Lastly, I wasn't particularly impressed with the amount, or quality, of the grease that was in the wheels' ball bearings. Unfortunately, these particular wheels did not have zerk fittings, so I had to disassemble all six wheels, drill and tap, then install zerk fittings!
Next interesting point. The most famous maker of "Little Red Wagons" is by far the long lived Radio Flyer company. I had wanted to replace the metal stake brackets with new ones if I could. Radio Flyer has a parts department - however, they specifically state that they will not knowingly sell their parts to be used on a non Radio Flyer wagon! Their stake brackets looked slightly different, but looked from the pictures on their website to be the same size. I suspected then, and still suspect now, that Radio Flyer built this wagon for Sears, but my inquiries went un-answered. Furthermore, an in person inspection of a modern Radio Flyer stake wagon at a nearby Ace hardware shows its construction to be pretty much identical to my Sears "Country Squire".
An early trial fitment. One of the zerk fittings can be seen here. The bolster brace had to be moved inboard.
Rust-Oleum "Red lead" primer.
And silver paint!
A stainless steel spacer was employed to hold the inner wheel in its correct position.
Trial fitment on the bed. Note the need for new bolt holes for the relocated bolster braces.
The handle and front end after sand blasting and axle threading.
Topside - ready for paint.
So, I decided to take a risk and buy the non-returnable stake brackets. Turns out they fit fine!
I remember the "Country Squire" model changed 2 or 3 years later to a version with single, long side panels instead of the two shorter versions like this one has - and I always liked my version better, thinking it more versatile. Searching the Internet in the 21st century has thus far turned up very few "Country Squire" wagons of any type, and most of them are the newer version, not this one.
Thanx to eBay seller "bttrading1", I now have proof that these wagons were indeed built by Radio Flyer. A NOS (New Old Stock) "Country Squire" wagon, unassembled in the original box, had this label:
Then there's this:
This shows the Radio Flyer branding this model as a "Town and Country", another nod to station wagons. I don't know what year this ad was published, but I'm guessing a few years before I received my wagon in late 1970 as the price is a bit lower than what my parents paid, and the illustration shows an older style front axle assembly than what is on mine as well as apparent metal hubcaps.
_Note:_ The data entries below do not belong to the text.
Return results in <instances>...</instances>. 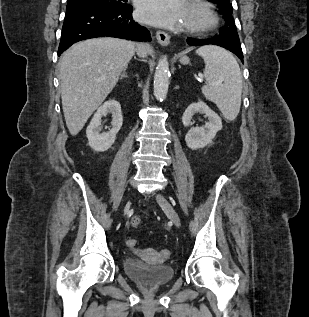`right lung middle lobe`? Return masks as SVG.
Returning <instances> with one entry per match:
<instances>
[{"label":"right lung middle lobe","mask_w":309,"mask_h":317,"mask_svg":"<svg viewBox=\"0 0 309 317\" xmlns=\"http://www.w3.org/2000/svg\"><path fill=\"white\" fill-rule=\"evenodd\" d=\"M121 1L122 0H68V2H83L117 9L125 7L126 4H123Z\"/></svg>","instance_id":"right-lung-middle-lobe-1"}]
</instances>
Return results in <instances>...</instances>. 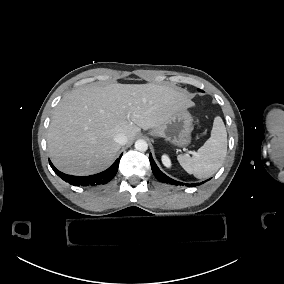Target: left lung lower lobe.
<instances>
[{"instance_id": "obj_1", "label": "left lung lower lobe", "mask_w": 284, "mask_h": 284, "mask_svg": "<svg viewBox=\"0 0 284 284\" xmlns=\"http://www.w3.org/2000/svg\"><path fill=\"white\" fill-rule=\"evenodd\" d=\"M150 160V164H151V168L153 171L154 176L160 181V182H166V183H170L172 185H187V186H194V184H184L181 182H178L176 180L171 179L170 177H168L167 175H165L156 165L155 161L152 158V155L150 154L149 157ZM204 183V182H203ZM195 185H198L195 184Z\"/></svg>"}]
</instances>
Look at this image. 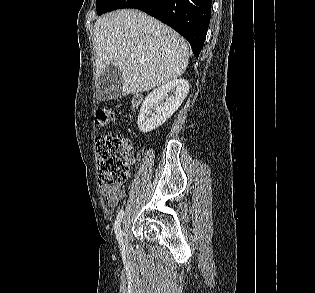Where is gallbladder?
<instances>
[{
    "label": "gallbladder",
    "instance_id": "1",
    "mask_svg": "<svg viewBox=\"0 0 315 293\" xmlns=\"http://www.w3.org/2000/svg\"><path fill=\"white\" fill-rule=\"evenodd\" d=\"M101 100L118 99L122 96V71L119 67H106L98 79Z\"/></svg>",
    "mask_w": 315,
    "mask_h": 293
}]
</instances>
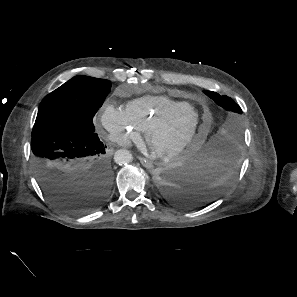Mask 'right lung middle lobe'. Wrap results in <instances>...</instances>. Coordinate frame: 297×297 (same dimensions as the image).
<instances>
[{"instance_id": "1", "label": "right lung middle lobe", "mask_w": 297, "mask_h": 297, "mask_svg": "<svg viewBox=\"0 0 297 297\" xmlns=\"http://www.w3.org/2000/svg\"><path fill=\"white\" fill-rule=\"evenodd\" d=\"M110 88L108 80L73 77L42 100L32 133L59 124H78L94 131L93 117Z\"/></svg>"}]
</instances>
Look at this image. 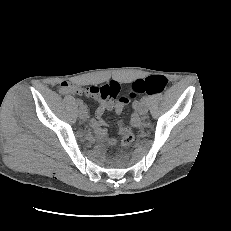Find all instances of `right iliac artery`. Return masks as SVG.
<instances>
[{
  "label": "right iliac artery",
  "instance_id": "right-iliac-artery-1",
  "mask_svg": "<svg viewBox=\"0 0 231 231\" xmlns=\"http://www.w3.org/2000/svg\"><path fill=\"white\" fill-rule=\"evenodd\" d=\"M77 104H78L79 106H83V101H82L81 99H77Z\"/></svg>",
  "mask_w": 231,
  "mask_h": 231
}]
</instances>
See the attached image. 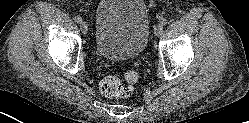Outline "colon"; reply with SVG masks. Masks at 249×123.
<instances>
[{
	"mask_svg": "<svg viewBox=\"0 0 249 123\" xmlns=\"http://www.w3.org/2000/svg\"><path fill=\"white\" fill-rule=\"evenodd\" d=\"M134 80L135 76L131 73L126 76V82L118 76H107L100 82V91L107 98H126L132 94L131 83Z\"/></svg>",
	"mask_w": 249,
	"mask_h": 123,
	"instance_id": "5ec220e1",
	"label": "colon"
}]
</instances>
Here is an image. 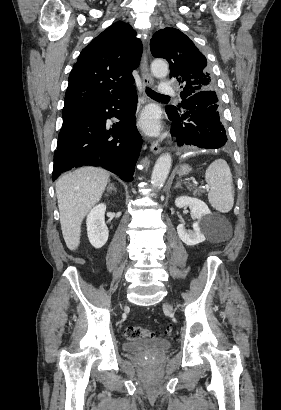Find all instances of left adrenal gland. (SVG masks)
Instances as JSON below:
<instances>
[{
  "label": "left adrenal gland",
  "instance_id": "1",
  "mask_svg": "<svg viewBox=\"0 0 281 410\" xmlns=\"http://www.w3.org/2000/svg\"><path fill=\"white\" fill-rule=\"evenodd\" d=\"M174 188H175V189H176V188H182L181 183H180V182H177V183L175 184Z\"/></svg>",
  "mask_w": 281,
  "mask_h": 410
}]
</instances>
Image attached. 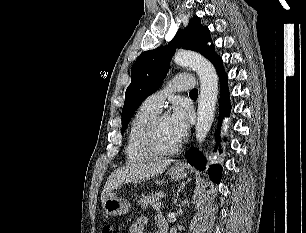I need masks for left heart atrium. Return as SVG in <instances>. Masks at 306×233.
<instances>
[{
  "instance_id": "left-heart-atrium-1",
  "label": "left heart atrium",
  "mask_w": 306,
  "mask_h": 233,
  "mask_svg": "<svg viewBox=\"0 0 306 233\" xmlns=\"http://www.w3.org/2000/svg\"><path fill=\"white\" fill-rule=\"evenodd\" d=\"M189 117V111L182 105L177 104L174 106L172 114L169 117V127L178 142L181 141L188 132L190 124Z\"/></svg>"
}]
</instances>
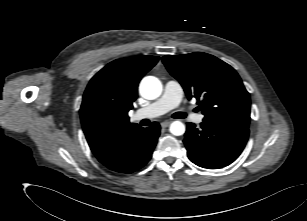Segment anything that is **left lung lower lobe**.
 <instances>
[{"label": "left lung lower lobe", "instance_id": "left-lung-lower-lobe-1", "mask_svg": "<svg viewBox=\"0 0 307 221\" xmlns=\"http://www.w3.org/2000/svg\"><path fill=\"white\" fill-rule=\"evenodd\" d=\"M248 136V128L203 121L199 129L195 124L187 123L183 142L193 163L203 168L218 169L237 159Z\"/></svg>", "mask_w": 307, "mask_h": 221}]
</instances>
As a side note: My friend up the road at the farm had a Rex Jet as depicted here. It was the only one we'd ever seen - Rex "anything" weren't common in our neck of the woods. That wagon eventually rusted out the bolts, so I came into possession of the bed and we used it to hold salt blocks for the horse, until several years later when the bed rusted out completely and dropped the salt block onto the ground.
The long-ago broken off front axle re-welded and reenforced with a stainless steel washer.
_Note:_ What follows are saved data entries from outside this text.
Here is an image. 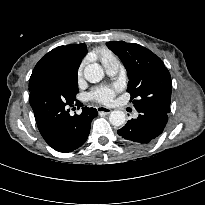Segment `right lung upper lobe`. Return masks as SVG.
I'll return each mask as SVG.
<instances>
[{
    "mask_svg": "<svg viewBox=\"0 0 205 205\" xmlns=\"http://www.w3.org/2000/svg\"><path fill=\"white\" fill-rule=\"evenodd\" d=\"M86 53L85 44H70L51 50L36 64L29 80V91L53 77H67L78 72L81 59Z\"/></svg>",
    "mask_w": 205,
    "mask_h": 205,
    "instance_id": "1",
    "label": "right lung upper lobe"
}]
</instances>
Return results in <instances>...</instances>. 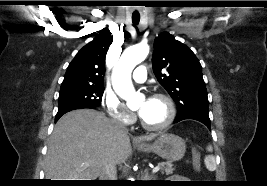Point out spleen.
Instances as JSON below:
<instances>
[{"label":"spleen","instance_id":"3e777b00","mask_svg":"<svg viewBox=\"0 0 267 186\" xmlns=\"http://www.w3.org/2000/svg\"><path fill=\"white\" fill-rule=\"evenodd\" d=\"M208 151H212V146L209 145L207 148ZM205 165L208 170L213 171L216 169L215 159L212 155H209L205 158Z\"/></svg>","mask_w":267,"mask_h":186}]
</instances>
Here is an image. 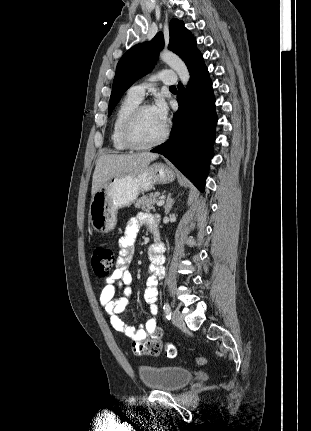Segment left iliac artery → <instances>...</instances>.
<instances>
[{
	"instance_id": "left-iliac-artery-1",
	"label": "left iliac artery",
	"mask_w": 311,
	"mask_h": 431,
	"mask_svg": "<svg viewBox=\"0 0 311 431\" xmlns=\"http://www.w3.org/2000/svg\"><path fill=\"white\" fill-rule=\"evenodd\" d=\"M164 314L166 319L170 320L171 318V308L168 302H166L163 306Z\"/></svg>"
}]
</instances>
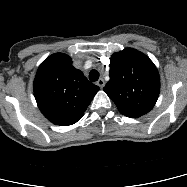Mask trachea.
<instances>
[{
  "label": "trachea",
  "instance_id": "1",
  "mask_svg": "<svg viewBox=\"0 0 187 187\" xmlns=\"http://www.w3.org/2000/svg\"><path fill=\"white\" fill-rule=\"evenodd\" d=\"M99 79V72L97 70H91L89 73V80L95 82Z\"/></svg>",
  "mask_w": 187,
  "mask_h": 187
}]
</instances>
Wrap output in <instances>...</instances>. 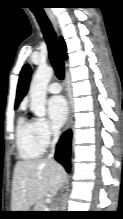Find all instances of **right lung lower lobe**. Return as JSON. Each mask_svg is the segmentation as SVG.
Wrapping results in <instances>:
<instances>
[{
	"instance_id": "1",
	"label": "right lung lower lobe",
	"mask_w": 123,
	"mask_h": 219,
	"mask_svg": "<svg viewBox=\"0 0 123 219\" xmlns=\"http://www.w3.org/2000/svg\"><path fill=\"white\" fill-rule=\"evenodd\" d=\"M71 136L70 130L65 132L57 144L55 158L61 163L67 172L70 171V151H71Z\"/></svg>"
}]
</instances>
Out of respect for my father, and because I'm a bit superstitious, his original repair was retained.
Here's the above mentioned bracket the front end assy bolts onto.
The whole thing bolted back together again with a new cotter pin!
The first shot of the re-assembled wagon. Here can be seen the perfect fit of the replacement stake brackets.
Now proudly displaying a classic "GMC" logo, in memory of our beloved '63 1 ton.
Shown next to one of the mini-bike fenders, which would be the next stage of the project.
Here you can see the new vs. old brace bolt locations.
After a long time engineering and getting this fabricated, the primer went on.
Then the silver paint on the bottom...
And the red on the top of the fenders. I had originally thought to paint them the same green as the
bed, but I was almost out of the green and had plenty of the red - besides, it matched the front panels.
I had to remove the rear wheels, and partially unbolt the rear end, to get the complete fender assembly in position.
But in the end, it was done. Some of the clearances are as little as ¼"!
Hauling a Mighty Tonka T-6 bulldozer!
A closeup of the rear wheel with its nylock nut. Fender radius not quite the same as the wheel - but close enough!
A glamour shot - here can be seen the chrome nut covers I bought for it - two different sizes of semi-truck wheel lug covers!
So I took her out for a 1-¼ mile "test drive" near the beach.
Unfortunately, the handle - sized for a 10 year old - was too short for comfort!
Having my body just slightly tweaked to pull the short handle caused pain to my 55 year old frame.
Time for a bit more reengineering! Handle was cut, and a 12" piece of tubing was fit over 3" on each end
resulting in an overall handle length increase of 6".
After welding and re-repainting. Note the piece of heat shrink tubing on the bottom end...
Which was shrunk in place at the strategic place to help protect the front panel!
So I took her out for a second test drive, this time it was so much better that I ventured onto the beach.
Little driftwood shack built by beachcombers made for a couple of nice pictures.
Along the beach for about ¾ of a mile or so...
Crushing abandoned sand castles!
The pneumatic wheels will help on the beach when my granddaughter rides in the wagon!
Makes interesting tire tracks!
Another glamour shot!
Going home with the Moss Landing power house in the background that my father helped build over 50 years earlier.
The wagon's restoration was a challenge, and a labor of love - but I couldn't have done it without the invaluable help of both Frank - for his welding expertise - and Johnny, who kindly threaded the axles as well as noting, and correcting on the spot, a tweak in the front end that had been there since the front axle was broken loose by that rut in the road so very many years ago! This page is for you! Thanx guys.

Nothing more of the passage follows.